### Given entries
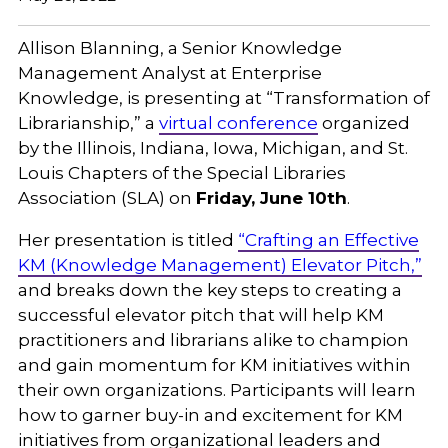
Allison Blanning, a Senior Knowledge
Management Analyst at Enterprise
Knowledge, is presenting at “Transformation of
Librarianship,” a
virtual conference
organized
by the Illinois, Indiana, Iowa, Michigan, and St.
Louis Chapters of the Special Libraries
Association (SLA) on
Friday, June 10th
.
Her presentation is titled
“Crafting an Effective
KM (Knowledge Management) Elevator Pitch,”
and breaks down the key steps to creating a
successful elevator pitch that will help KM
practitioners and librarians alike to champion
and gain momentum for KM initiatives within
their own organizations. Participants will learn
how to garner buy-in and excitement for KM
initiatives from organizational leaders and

--

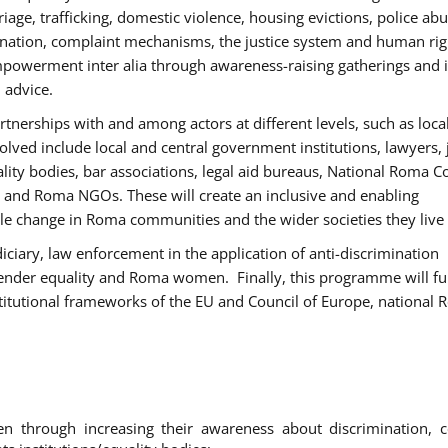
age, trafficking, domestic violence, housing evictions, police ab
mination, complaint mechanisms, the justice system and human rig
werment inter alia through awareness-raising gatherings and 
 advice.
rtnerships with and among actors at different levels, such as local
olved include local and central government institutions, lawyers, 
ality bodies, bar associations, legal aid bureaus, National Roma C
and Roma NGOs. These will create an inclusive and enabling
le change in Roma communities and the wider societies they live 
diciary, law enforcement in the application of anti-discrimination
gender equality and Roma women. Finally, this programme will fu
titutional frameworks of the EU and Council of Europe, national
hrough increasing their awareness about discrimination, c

### Task description
For the string "Management", give the number of lines in the records that contain it and nothing besides.

### Task result
2